The 2007 V8 Supercar season featured the ninth V8 Supercar Championship Series which began on 1 March and concluded on 2 December. This championship consisted of 14 rounds covering all states and the Northern Territory of Australia as well as rounds in New Zealand and Bahrain. The series also carried the Australian Touring Car Championship title, which was awarded by CAMS for the 48th time in 2007.

The 2007 season was significant in that two new cars were being used by the teams. The Holden VE Commodore was a completely new car and the Ford BF Falcon consisted of several changes from the previous model. These cars debuted at the first round of the season at the Clipsal 500.

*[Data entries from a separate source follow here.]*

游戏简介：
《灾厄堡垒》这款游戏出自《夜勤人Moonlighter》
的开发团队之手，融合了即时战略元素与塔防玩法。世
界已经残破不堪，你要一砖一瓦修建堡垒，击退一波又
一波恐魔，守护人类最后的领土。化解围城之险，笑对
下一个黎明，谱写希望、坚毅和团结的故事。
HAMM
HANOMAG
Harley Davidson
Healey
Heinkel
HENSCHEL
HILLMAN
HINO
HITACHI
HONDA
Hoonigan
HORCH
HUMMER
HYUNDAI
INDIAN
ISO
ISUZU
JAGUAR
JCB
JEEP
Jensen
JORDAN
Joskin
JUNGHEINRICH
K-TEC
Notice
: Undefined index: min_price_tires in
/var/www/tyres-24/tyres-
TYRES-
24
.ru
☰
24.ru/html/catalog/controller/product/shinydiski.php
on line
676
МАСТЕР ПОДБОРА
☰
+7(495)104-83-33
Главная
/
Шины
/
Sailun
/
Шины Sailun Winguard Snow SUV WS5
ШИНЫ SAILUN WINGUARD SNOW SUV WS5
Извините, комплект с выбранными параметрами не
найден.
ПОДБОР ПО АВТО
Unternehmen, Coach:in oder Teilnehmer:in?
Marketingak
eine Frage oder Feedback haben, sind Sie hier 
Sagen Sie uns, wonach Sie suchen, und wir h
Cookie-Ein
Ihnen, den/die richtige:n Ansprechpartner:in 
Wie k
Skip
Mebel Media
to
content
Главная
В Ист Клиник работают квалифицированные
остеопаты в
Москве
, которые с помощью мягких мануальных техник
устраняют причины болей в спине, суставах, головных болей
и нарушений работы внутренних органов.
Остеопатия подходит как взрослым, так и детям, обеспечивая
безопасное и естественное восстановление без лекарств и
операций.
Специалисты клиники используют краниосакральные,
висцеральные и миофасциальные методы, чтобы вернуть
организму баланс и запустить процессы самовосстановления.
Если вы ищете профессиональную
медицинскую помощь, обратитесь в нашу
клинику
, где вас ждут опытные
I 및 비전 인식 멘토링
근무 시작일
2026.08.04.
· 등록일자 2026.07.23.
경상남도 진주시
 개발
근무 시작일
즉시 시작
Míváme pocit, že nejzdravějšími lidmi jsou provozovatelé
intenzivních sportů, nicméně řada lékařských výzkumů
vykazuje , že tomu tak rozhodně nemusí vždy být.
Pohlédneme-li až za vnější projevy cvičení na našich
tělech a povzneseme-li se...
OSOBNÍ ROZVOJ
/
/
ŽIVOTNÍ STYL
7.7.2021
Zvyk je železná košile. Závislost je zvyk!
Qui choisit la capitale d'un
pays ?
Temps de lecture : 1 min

This season was also significant in that Seven Network broadcast the series for the first time since 1996, after Channel Ten and Fox Sports had rights to the series for the past ten years, and then revived in 2015.

Pre-season
The 2007 pre-season began with a number of driver and team changes which occurred during December 2006 and January 2007. The most important of the driver changes being Greg Murphy moving to Tasman Motorsport from Paul Weel Racing and Steven Richards changing not only teams, but also manufacturers by moving from the Holden-based Perkins Engineering to the Ford Performance Racing team.

A number of team changes also occurred during the off-season with Vodafone being the naming sponsor for Triple Eight Race Engineering and Jim Beam joining forces with the Dick Johnson Racing team.

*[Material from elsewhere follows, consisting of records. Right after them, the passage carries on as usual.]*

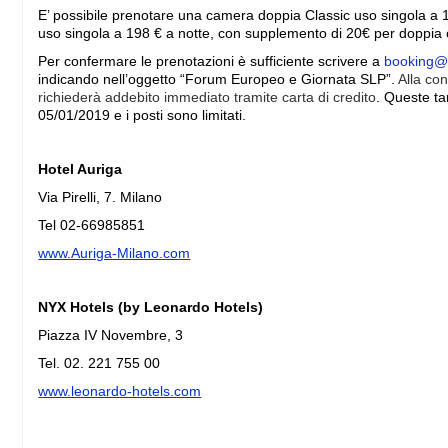
E’ possibile prenotare una camera doppia Classic uso singola a 
uso singola a 198 € a notte, con supplemento di 20€ per doppia
Per confermare le prenotazioni è sufficiente scrivere a
booking@
indicando nell’oggetto “Forum Europeo e Giornata SLP”.
Alla con
richiederà addebito immediato tramite carta di credito
. Queste ta
05/01/2019 e i posti sono limitati.
Hotel Auriga
Via Pirelli, 7. Milano
Tel 02-66985851
www.Auriga-Milano.com
NYX Hotels (by Leonardo Hotels)
Piazza IV Novembre, 3
Tel. 02. 221 755 00
www.leonardo-hotels.com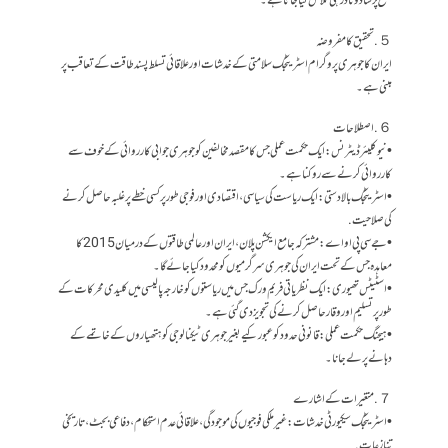
سطح پر شاذ و نادر ہی تلاش کیا جاتا ہے۔
５. تحقیق کا مفروضہ
ایران کا جوہری پروگرام اسٹریٹجک سلامتی کے خدشات اور علاقائی تسلط پسند طاقت کے تعاقب پر
مبنی ہے۔
６. اصطلاحات
• نیوکلیئر ڈیٹرنس: ایک حکمت عملی جس کا مقصد مخالفین کو جوہری جوابی کارروائی کے خوف سے
کارروائی کرنے سے روکنا ہے۔
• اسٹریٹجک بالادستی: ایک ریاست کی سیاسی، اقتصادی اور فوجی طور پر کسی خطے پر غلبہ حاصل کرنے
کی صلاحیت.
• جے سی پی او اے: مشترکہ جامع ایکشن پلان، ایران اور عالمی طاقتوں کے درمیان 2015 کا
معاہدہ جس کے تحت ایران کی جوہری سرگرمیوں کو محدود کیا جائے گا۔
• اسٹیٹس تھیوری: ایک نظریاتی فریم ورک جس میں ریاستوں کو خارجہ پالیسی میں کلیدی محرکات کے
طور پر تسلیم اور وقار حاصل کرنے کی تجویز دی گئی ہے۔
• ہیجنگ حکمت عملی: قانونی حدود کو عبور کیے بغیر جوہری ٹیکنالوجی کو ہتھیاروں کے خاتمے کے
دہانے پر لے جانا۔
７. متغیرات کے اشارے
• اسٹریٹجک سیکیورٹی خدشات: غیر ملکی فوجیوں کی موجودگی، علاقائی عدم استحکام، دفاعی بجٹ، تاریخی
تنازعات.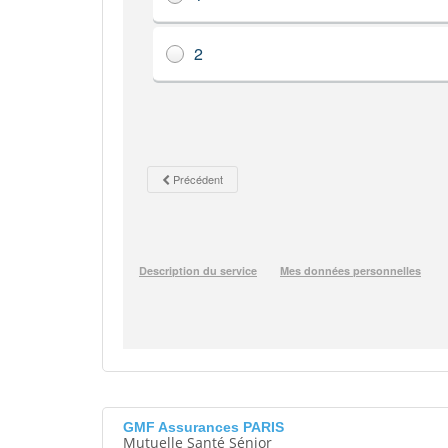
GMF Assurances PARIS
Mutuelle Santé Sénior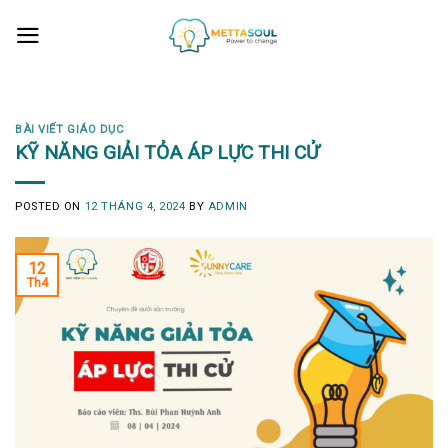
Skip
to
content
BÀI VIẾT GIÁO DỤC
KỸ NĂNG GIẢI TỎA ÁP LỰC THI CỬ
POSTED ON
12 THÁNG 4, 2024
BY
ADMIN
12
Th4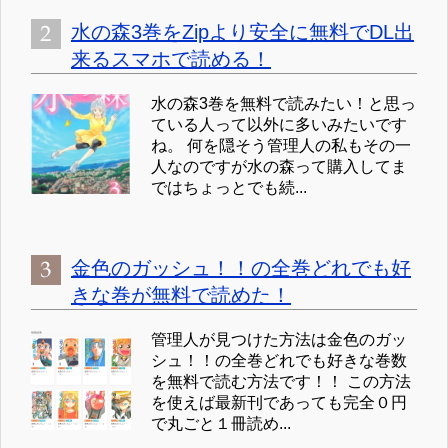
水の森3巻をZipより安全に無料でDL出
来るスマホで読める！
水の森3巻を無料で読みたい！と思っ
ている人って以外に多いみたいです
ね。 何を隠そう管理人の私もその一
人なのですが水の森って購入してま
ではちょっとでも続...
金色のガッシュ！！の全巻どれでも好
きな巻が無料で読めた！
管理人が見つけた方法は金色のガッ
シュ！！の全巻どれでも好きな巻数
を無料で読む方法です！！ この方法
を使えば最新刊であっても完全０円
で丸ごと１冊読め...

Most of the team launches occurred during late January and early February with a few exceptions, including the launch of Mark Winterbottom's FPR car in early January. As well as the individual team launches, an official season launch was held in Sydney's Martin Place on 15 February.

A number of testing days were also held during the pre-season. These tests were conducted at the two race circuits used as test tracks, Queensland Raceway (Triple Eight Race Engineering, Dick Johnson Racing and WPS Racing) and Winton Raceway (most Victorian based teams including Holden Racing Team, Ford Performance Racing, HSV Dealer Team and Perkins Engineering). Both of these major tests were conducted on 19 February 2007.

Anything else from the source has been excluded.